Another work around would be to move the AC power to the Inverter. The AC is 4 amps and would work, I doubt the step inverter would cause an issue on my 15 G?
I like the idea of having an emergency option (maybe install a second receptacle in the fridge's bay) for using the inverter. Though it's likely to add another 20% to the battery load from going through the conversion, and thus make the alternator work harder when driving, it does provide a couple of advantages:
1) You can run the fridge for a short time (in a pinch) off the house batteries while parked without shore power or porpane.
2) You can run the fridge while driving if your DC mode has failed - and avoid propane on the drive. I've occasionally gotten a propane failed on my fridge while driving in very high wind, and I think it's simply due to the flame being blown out or failing to start due to turbulence up through those vent panels. So, even though the propane consumption by the fridge is very low, I dislike using it while driving.
I would still want to apply some sort of fix to the 12v mode or at least remove the fuse to eliminate the heating in case the fridge does try to run in that mode - otherwise the PCB could eventually destroy itself. I think it's a several hundred dollar board.
...I also had a bad therm switch ( mounted on the right top of the heat fins. ) my cooling fan did not work, now works correctly. The heat could have caused an issue?...
The therm switch is designed to take that heat, but it's a pretty simple thing and they do fail.

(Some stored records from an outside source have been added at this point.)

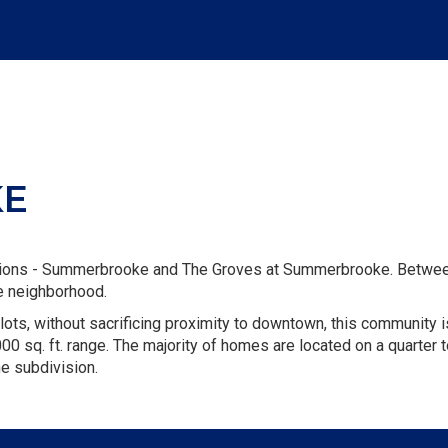
KE
sions - Summerbrooke and The Groves at Summerbrooke. Between
ke neighborhood.
lots, without sacrificing proximity to downtown, this community i
00 sq. ft. range. The majority of homes are located on a quarter t
he subdivision.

...I don't like the cover on the PCb. I wish it had a heat sink...
Unless you will never drive in bad weather, dusty/windy conditions or high humidity, I'd leave that cover in place. The actual heat generated by a properly working board is easily dissipated through that enclosure, and though the board is conformal coated to guard against the elements, it's never a good idea to unnecessarily expose sensitive electronics.
It is actually not necessary to remove the fuse. Doubling up all the +12 high current traces going in and out of the relay with 12 gauge wire will solve the issue. The heat generated between points A and B is due to the inadequacy of the single sided trace carrying +12V into the 12 volt relay. That is why it gets hot. It is also why the fuse gets "burned" on that side. Beefing up the traces keeps this heat from occuring and also allows the heat generated by the small voltage drop in the fuse to dissapate.
I agree and disagree. Per my original post, I believe that the problematic portion of the heat is caused by the poor spade connectors that were used to socket the fuse and the resistance of the connection that is made to the fuse by the spades. So the fuse can remain as long
as the spades are replaced with a better quality item. Yes, all things equal, single-sided routing will cause more heating, but that SS trace is also a bit wider than the double sided traces. The 30F rise that I measured is in the CENTER of the U-shaped trace, not below it where the fuse is, and is in no way enough to cause discoloration of the PCB. My fuse was burned on both sides - yes the left side moreso, probably due to an additional 20F on that side. Given relatively heat-free fuse connections (or no fuse at all), I think the board will do fine as designed, though both you and I would have put more copper in that path had we designed the it.